## Work instructions
Print the data once more, exactly as given. Drop the pictures.
BEGIN Records provided
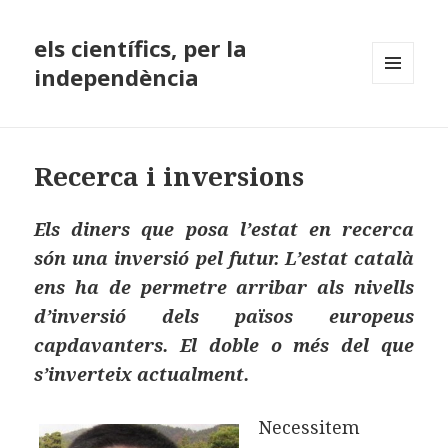
els científics, per la
independència
MENÚ
I
GINYS
Recerca i inversions
Els diners que posa l’estat en recerca
són una inversió pel futur. L’estat català
ens ha de permetre arribar als nivells
d’inversió dels països europeus
capdavanters. El doble o més del que
s’inverteix actualment.
Necessitem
END Records provided
## Response box
els científics, per la
independència
MENÚ
I
GINYS
Recerca i inversions
Els diners que posa l’estat en recerca
són una inversió pel futur. L’estat català
ens ha de permetre arribar als nivells
d’inversió dels països europeus
capdavanters. El doble o més del que
s’inverteix actualment.
Necessitem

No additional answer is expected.